The application creates two related tables in MotherDuck:

  • ai_risk_filings: Contains top-level filing information (company, filing date, etc.)
  • ai_risk_mentions: Contains individual AI risk mentions with denormalized join keys

Architecture

The application is built using Tensorlake's serverless framework with three main functions:

┌─────────────────────────────────────────────────────────────────┐
│                     Document URLs Input                          │
│              (SEC Filings, Financial Reports, etc.)              │
└────────────────────────────┬────────────────────────────────────┘
                             │
                             ▼
┌─────────────────────────────────────────────────────────────────┐
│              document_ingestion (Entry Point)                    │
│  • Accepts list of document URLs                                 │
│  • Classifies pages using DocumentAI                             │
│  • Identifies pages with "risk_factors"                          │
└────────────────────────────┬────────────────────────────────────┘
                             │
                             ▼
┌─────────────────────────────────────────────────────────────────┐
│          extract_structured_data (Parallel Processing)           │
│  • Processes each document in parallel                           │
│  • Extracts structured AI risk data using LLM                    │
│  • Follows AIRiskExtraction schema                               │
└────────────────────────────┬────────────────────────────────────┘
                             │
                             ▼
┌─────────────────────────────────────────────────────────────────┐
│           write_to_duckdb (Data Persistence)                     │
│  • Connects to MotherDuck: md:ai_risk_factors                    │
│  • Creates/updates ai_risk_filings table                         │
│  • Creates/updates ai_risk_mentions table                        │
│  • Denormalizes data for easy querying                           │
└────────────────────────────┬────────────────────────────────────┘
                             │
                             ▼
┌─────────────────────────────────────────────────────────────────┐
│                    MotherDuck Database                           │
│  Tables:                                                         │
│  • ai_risk_filings (parent table)                                │
│  • ai_risk_mentions (child table with risk details)              │
└─────────────────────────────────────────────────────────────────┘

Prerequisites

  1. Tensorlake Account: Sign up at tensorlake.ai
  2. MotherDuck Account: Sign up at motherduck.com
  3. API Keys:
    • TENSORLAKE_API_KEY: Your Tensorlake API key
    • motherduck_token: Your MotherDuck access token

Installation

  1. Clone this repository:
git clone https://github.com/tensorlakeai/motherduck.git
cd motherduck
  1. Install dependencies:
pip install -r requirements.txt

Configuration

Environment Variables

The application requires the following secrets to be configured:

  • TENSORLAKE_API_KEY: Used for DocumentAI operations (classification and extraction)
  • MOTHERDUCK_API_KEY: Used in the extraction step (if needed)
  • motherduck_token: Used to connect to MotherDuck database

How It Works

1. Document Ingestion (document_ingestion)

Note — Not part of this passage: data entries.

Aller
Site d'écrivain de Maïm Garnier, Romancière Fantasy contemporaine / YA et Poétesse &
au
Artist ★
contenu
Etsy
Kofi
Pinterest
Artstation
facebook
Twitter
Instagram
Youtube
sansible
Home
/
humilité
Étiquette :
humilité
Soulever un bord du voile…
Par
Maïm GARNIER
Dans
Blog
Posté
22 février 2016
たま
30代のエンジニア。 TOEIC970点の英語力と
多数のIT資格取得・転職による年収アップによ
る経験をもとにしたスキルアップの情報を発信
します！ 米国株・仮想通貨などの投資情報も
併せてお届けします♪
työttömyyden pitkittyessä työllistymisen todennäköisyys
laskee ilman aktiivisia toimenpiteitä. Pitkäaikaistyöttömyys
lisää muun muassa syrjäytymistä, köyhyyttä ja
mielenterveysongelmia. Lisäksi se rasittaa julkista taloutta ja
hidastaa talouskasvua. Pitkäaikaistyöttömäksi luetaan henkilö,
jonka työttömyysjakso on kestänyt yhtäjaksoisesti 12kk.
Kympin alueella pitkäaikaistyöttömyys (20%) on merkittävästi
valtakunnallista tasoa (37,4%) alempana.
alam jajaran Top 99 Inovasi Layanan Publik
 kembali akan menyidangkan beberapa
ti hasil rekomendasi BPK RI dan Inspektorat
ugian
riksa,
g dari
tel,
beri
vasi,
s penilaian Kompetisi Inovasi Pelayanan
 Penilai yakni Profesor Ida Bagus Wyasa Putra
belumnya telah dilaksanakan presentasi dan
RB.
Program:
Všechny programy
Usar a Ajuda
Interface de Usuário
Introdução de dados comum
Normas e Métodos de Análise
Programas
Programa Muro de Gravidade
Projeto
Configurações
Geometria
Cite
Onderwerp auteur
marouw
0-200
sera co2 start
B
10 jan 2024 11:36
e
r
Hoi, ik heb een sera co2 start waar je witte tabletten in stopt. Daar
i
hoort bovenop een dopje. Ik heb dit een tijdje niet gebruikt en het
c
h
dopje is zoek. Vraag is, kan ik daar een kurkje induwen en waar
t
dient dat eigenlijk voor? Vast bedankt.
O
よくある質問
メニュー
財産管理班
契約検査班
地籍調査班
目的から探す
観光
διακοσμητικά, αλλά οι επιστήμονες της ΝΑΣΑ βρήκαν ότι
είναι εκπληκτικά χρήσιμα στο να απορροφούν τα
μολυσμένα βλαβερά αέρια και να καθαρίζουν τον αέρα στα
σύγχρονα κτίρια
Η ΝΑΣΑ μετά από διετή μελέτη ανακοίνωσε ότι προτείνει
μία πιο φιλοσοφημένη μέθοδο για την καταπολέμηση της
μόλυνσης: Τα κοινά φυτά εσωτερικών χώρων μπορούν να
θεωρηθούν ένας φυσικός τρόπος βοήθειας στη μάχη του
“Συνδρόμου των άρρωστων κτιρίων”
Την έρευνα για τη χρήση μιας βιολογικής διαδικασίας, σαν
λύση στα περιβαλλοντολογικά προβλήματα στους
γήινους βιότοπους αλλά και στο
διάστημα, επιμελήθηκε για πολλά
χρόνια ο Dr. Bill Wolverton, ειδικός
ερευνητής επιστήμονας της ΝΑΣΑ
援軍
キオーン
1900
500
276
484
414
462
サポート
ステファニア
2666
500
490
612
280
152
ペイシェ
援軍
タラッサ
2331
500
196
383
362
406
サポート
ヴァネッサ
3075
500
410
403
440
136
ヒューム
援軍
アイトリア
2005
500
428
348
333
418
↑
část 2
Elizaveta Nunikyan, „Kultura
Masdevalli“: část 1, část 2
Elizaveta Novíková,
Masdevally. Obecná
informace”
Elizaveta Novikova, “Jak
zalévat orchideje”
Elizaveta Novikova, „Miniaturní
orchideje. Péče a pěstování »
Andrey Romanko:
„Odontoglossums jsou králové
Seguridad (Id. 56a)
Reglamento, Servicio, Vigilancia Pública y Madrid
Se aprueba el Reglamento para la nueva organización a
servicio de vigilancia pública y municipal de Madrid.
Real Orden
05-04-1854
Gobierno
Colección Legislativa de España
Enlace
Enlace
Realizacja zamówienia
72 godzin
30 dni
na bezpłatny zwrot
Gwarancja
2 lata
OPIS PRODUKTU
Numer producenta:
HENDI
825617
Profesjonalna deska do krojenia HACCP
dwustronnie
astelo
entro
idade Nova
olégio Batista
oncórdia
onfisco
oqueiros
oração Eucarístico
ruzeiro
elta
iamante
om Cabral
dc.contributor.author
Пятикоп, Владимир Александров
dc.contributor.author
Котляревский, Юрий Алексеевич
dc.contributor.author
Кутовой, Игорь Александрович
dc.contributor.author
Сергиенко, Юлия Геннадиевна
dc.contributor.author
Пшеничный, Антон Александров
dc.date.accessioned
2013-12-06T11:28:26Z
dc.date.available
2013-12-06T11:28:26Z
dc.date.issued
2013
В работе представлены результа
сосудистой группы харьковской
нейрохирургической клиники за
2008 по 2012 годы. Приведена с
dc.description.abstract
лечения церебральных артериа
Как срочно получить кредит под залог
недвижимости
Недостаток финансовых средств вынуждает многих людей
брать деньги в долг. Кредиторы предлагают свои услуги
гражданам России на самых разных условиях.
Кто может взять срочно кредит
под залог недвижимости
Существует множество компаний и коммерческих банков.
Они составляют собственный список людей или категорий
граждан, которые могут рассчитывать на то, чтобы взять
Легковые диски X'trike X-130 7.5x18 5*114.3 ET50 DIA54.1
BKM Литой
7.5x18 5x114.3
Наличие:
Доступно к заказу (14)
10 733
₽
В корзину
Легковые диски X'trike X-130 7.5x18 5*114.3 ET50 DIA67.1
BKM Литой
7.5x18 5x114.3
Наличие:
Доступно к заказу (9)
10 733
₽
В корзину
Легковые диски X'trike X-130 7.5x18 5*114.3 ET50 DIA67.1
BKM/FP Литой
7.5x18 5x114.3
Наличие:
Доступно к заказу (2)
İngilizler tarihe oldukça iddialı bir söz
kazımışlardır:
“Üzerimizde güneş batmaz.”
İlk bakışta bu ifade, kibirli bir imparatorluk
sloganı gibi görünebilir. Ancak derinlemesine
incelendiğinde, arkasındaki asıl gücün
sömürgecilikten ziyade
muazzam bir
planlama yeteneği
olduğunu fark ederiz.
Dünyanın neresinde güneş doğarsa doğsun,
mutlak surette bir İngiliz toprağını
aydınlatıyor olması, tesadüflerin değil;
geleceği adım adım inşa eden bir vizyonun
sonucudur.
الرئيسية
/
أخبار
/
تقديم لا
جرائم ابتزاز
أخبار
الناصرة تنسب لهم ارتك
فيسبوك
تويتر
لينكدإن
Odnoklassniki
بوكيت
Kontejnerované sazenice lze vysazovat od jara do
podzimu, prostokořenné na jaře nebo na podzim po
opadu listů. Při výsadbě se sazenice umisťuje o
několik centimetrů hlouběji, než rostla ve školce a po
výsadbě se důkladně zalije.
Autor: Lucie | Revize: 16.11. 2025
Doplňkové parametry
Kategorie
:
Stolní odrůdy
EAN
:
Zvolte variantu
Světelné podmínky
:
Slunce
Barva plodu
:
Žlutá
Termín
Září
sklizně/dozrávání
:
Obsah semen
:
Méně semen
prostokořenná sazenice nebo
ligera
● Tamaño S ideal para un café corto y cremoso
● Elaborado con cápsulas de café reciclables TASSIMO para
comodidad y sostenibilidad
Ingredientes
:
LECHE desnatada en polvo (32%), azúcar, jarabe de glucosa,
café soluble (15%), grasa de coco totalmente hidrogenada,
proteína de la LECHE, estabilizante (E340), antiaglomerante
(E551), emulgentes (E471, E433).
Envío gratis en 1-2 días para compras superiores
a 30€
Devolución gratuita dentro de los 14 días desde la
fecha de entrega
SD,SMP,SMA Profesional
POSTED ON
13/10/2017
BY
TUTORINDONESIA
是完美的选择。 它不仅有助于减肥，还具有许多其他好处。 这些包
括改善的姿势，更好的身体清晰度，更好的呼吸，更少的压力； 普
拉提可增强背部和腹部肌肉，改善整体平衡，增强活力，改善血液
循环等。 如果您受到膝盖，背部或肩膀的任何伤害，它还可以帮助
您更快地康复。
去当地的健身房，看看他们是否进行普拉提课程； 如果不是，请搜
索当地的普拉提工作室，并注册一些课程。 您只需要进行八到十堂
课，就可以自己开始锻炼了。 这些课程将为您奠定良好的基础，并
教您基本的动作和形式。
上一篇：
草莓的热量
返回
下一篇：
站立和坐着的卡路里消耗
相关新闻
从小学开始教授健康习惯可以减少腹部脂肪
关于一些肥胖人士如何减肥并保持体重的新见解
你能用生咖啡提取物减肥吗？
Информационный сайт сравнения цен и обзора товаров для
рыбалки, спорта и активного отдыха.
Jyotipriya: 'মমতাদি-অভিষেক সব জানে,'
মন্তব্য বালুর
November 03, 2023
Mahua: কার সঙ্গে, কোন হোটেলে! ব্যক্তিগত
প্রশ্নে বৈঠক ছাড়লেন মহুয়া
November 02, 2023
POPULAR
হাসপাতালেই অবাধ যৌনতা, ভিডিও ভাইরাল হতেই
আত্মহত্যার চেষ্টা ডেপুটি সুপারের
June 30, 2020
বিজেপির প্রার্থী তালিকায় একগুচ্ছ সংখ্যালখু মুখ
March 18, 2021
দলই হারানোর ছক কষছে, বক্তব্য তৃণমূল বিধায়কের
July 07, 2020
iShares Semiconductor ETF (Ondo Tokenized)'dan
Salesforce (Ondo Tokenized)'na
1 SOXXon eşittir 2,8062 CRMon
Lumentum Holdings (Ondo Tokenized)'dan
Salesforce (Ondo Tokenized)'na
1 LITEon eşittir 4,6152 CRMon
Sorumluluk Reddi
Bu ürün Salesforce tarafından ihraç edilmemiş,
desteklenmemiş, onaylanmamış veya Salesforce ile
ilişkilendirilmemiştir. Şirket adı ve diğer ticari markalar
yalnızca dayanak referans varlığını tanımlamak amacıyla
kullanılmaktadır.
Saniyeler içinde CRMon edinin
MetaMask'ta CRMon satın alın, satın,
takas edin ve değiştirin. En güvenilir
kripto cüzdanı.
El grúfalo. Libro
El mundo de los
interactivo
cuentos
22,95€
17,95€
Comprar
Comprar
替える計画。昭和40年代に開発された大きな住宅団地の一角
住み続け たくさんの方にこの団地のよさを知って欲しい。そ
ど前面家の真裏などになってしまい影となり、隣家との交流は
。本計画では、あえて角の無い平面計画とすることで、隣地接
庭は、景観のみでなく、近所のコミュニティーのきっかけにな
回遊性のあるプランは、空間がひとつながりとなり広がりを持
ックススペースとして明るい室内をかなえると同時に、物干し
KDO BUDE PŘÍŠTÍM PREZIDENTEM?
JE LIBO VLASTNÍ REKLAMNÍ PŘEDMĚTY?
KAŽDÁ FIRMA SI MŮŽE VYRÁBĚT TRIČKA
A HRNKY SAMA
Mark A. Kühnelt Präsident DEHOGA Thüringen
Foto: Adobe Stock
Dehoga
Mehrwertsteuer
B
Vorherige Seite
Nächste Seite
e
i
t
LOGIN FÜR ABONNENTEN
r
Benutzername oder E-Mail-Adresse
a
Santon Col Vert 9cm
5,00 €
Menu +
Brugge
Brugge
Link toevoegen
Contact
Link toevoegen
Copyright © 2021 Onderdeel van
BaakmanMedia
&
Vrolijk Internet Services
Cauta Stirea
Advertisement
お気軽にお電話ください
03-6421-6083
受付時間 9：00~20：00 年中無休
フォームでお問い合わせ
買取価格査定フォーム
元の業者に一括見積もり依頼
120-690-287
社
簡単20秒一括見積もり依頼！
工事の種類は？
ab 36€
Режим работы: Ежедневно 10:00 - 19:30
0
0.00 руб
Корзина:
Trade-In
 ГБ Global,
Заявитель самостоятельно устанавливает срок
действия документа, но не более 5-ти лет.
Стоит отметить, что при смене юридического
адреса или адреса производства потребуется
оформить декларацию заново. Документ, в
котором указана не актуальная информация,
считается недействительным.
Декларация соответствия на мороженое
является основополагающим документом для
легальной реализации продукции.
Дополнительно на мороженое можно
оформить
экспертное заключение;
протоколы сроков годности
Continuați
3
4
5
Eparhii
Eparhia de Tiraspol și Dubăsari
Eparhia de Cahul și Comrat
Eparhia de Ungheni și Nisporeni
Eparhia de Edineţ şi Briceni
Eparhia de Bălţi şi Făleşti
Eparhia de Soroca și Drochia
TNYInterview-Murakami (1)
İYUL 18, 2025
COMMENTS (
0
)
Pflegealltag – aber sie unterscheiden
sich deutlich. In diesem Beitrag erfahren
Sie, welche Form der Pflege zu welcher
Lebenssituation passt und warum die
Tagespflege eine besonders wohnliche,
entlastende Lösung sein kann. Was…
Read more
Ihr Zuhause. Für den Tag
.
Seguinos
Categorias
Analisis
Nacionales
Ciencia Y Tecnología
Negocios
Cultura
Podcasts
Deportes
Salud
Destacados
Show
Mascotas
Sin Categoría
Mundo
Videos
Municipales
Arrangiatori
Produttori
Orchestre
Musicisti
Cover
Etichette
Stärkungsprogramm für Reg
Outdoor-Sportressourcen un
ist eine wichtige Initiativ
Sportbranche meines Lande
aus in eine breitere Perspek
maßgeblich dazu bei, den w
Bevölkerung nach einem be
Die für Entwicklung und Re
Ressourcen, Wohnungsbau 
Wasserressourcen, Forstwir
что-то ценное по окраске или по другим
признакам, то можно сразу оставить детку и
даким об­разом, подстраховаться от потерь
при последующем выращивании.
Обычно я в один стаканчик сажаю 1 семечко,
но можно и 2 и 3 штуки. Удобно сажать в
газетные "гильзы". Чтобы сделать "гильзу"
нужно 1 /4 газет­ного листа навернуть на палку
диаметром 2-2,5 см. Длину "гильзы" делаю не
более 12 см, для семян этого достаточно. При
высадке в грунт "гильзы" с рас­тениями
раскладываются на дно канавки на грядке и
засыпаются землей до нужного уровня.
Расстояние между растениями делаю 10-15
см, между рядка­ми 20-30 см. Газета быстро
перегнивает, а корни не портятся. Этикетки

Function: Entry point that accepts document URLs

Input:

DocumentURLs(urls=[
    "https://example.com/filing.pdf"
])

Process:

  • Creates a DocumentAI client
  • Defines page classification config for "risk_factors"
  • Classifies each document URL to identify pages with AI risk content
  • Returns a mapping of document URLs to parse IDs

2. Structured Data Extraction (extract_structured_data)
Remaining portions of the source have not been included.